Switzerland’s advantages in the fight against COVID-19

Switzerland is facing a dramatic economic downturn, and its private sector is unlikely to emerge from the COVID-19 pandemic and the massive restrictions on everyday life, in Switzerland and its trading partners, with merely short-term damage. The Swiss State Secretariat for Economic Affairs (SECO) now estimates that the country’s GDP will decline by almost 7% in 2020; as recently as late March, the same experts were assuming a decline of 1.5%.

Although the scale of the economic downturn cannot yet accurately be quantified, and the forecasts are highly uncertain, many observers are seeking to put the crisis in historical context and compare it to other pandemics. The comparison they most frequently make is with the Spanish flu pandemic that followed the First World War and killed around 40 million people over two years, including around 25,000 in Switzerland.

Of course, Spanish flu and COVID-19 are difficult to compare, not least as the health system 100 years ago was far less sophisticated, and the Spanish flu claimed the lives of many young people. Nonetheless, comparing the economic impact of the two pandemics produces some interesting insights.

Advantages of digitisation

First, COVID-19 is likely to result in a more significant economic downturn than the Spanish flu. Economists at Harvard have recently calculated that around the world the flu pandemic caused an average decline in real-terms GDP of around 6% – and, as SECO’s estimates show, that figure is likely to be higher in the countries most severely affected by COVID-19, which include Switzerland. In particular, the restrictions in place 100 years ago were much less drastic and had less impact on the economy. The Swiss Government did not close down the majority of public life, as it has in 2020.

Second, Switzerland has a well-developed welfare state and other instruments it can deploy. Even if the economy contracts more as a result of COVID-19 than the Spanish flu, the country is in a much better position to cushion the labour market impact by deploying social policy measures. For example, Switzerland has a compulsory unemployment insurance scheme and short-time working compensation arrangements. The government has also agreed a wide-ranging business loan programme with the banks, which is helping to keep companies solvent.

Third, the structure of the economy has been transformed over the past 100 years.
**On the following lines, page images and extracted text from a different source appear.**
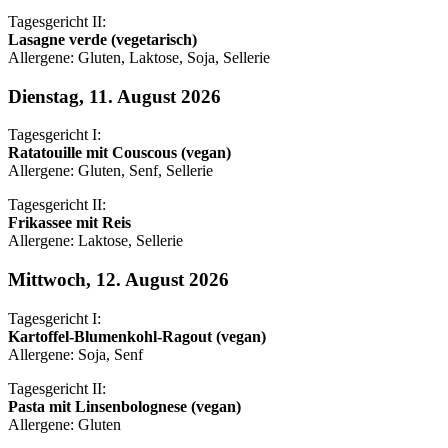
Tagesgericht II:
Lasagne verde (vegetarisch)
Allergene: Gluten, Laktose, Soja, Sellerie
Dienstag, 11. August 2026
Tagesgericht I:
Ratatouille mit Couscous (vegan)
Allergene: Gluten, Senf, Sellerie
Tagesgericht II:
Frikassee mit Reis
Allergene: Laktose, Sellerie
Mittwoch, 12. August 2026
Tagesgericht I:
Kartoffel-Blumenkohl-Ragout (vegan)
Allergene: Soja, Senf
Tagesgericht II:
Pasta mit Linsenbolognese (vegan)
Allergene: Gluten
In 1920, just 30% of all Swiss employees were employed in the service sector; that figure is now almost 80%. Digital technology has also enabled many sectors to move their operations online over recent decades and, during a pandemic, that is a huge benefit both to service providers and to consumers. Large parts of the country and the economy are in lockdown, but many services can still be generated and delivered online – something that would have been unimaginable during the Spanish flu pandemic.
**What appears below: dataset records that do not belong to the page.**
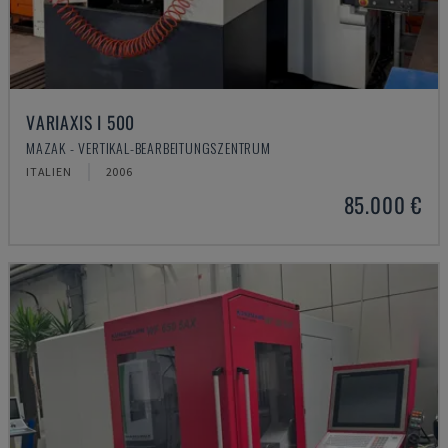
VARIAXIS I 500
MAZAK - VERTIKAL-BEARBEITUNGSZENTRUM
ITALIEN
2006
85.000 €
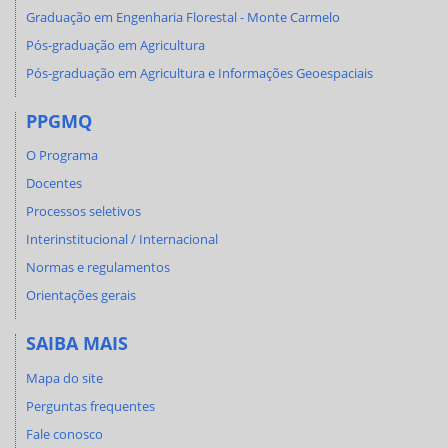
Graduação em Engenharia Florestal - Monte Carmelo
Pós-graduação em Agricultura
Pós-graduação em Agricultura e Informações Geoespaciais
PPGMQ
O Programa
Docentes
Processos seletivos
Interinstitucional / Internacional
Normas e regulamentos
Orientações gerais
SAIBA MAIS
Mapa do site
Perguntas frequentes
Fale conosco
Almost every second person working from home

This digitalisation of the economy, coupled with many employees’ ability to work from home, is helping to reduce the economic fallout from the pandemic. A representative survey carried out by Deloitte shows that since the COVID-19 outbreak in mid-March, the proportion of Swiss employees working from home for at least half a day a week has almost doubled, from 25% to just under 50%, and so almost half the workforce is now working from home. A more detailed breakdown by sector reveals considerable diversity, however. A sector by sector comparison of the proportion of the workforce working from home with the proportion unable to continue working (and either placed on short-time working compensation or made redundant) shows a marked negative correlation: the more employees are able to work from home in a given sector, the less likely the sector is to shut down operations and make staff redundant.

Reduction in hours of work and remote-working by sector (percentage of employees)
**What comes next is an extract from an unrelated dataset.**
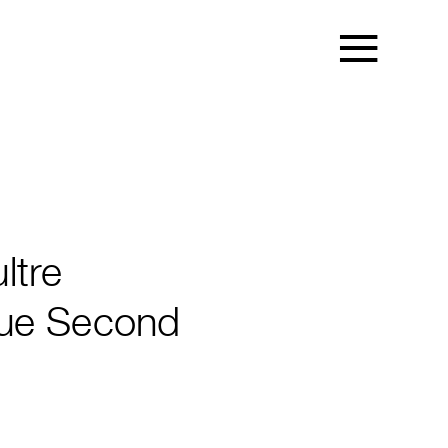
ltre
rue Second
The chart shows that the most negative impact has been on employees in hotels and catering, where just 14% of the workforce are able to work from home and more than 30% have had to stop working altogether. At the other end of the spectrum is the ICT sector and banking and insurance, where most of the workforce are now working from home and only a small number have been unable to continue working. The health sector is the outlier here – hardly surprising given the special status it has in the front line of the COVID-19 outbreak. Of course, the proportion of the workforce in any given sector able to work from home is not the only factor affecting how many people stop working. Another important factor is whether employees can carry out their work without direct contact with other people. In sectors where this is the case, the Swiss Government’s lockdown decision has, in fact, had very little impact.

To sum up, the severe restrictions placed on the economy in response to COVID-19 are likely to trigger a greater decline in GDP than the Spanish flu pandemic did. However, Switzerland now has modern economic tools that will help the country to cushion the social impact. These include not only unemployment insurance, short-time working compensation arrangements and business loans but also digitalisation and remote-working. Without these tools, the damage to the Swiss economy would undoubtedly be far greater.

This text was published on 14 May 2020 as an opinion article in Finanz und Wirtschaft.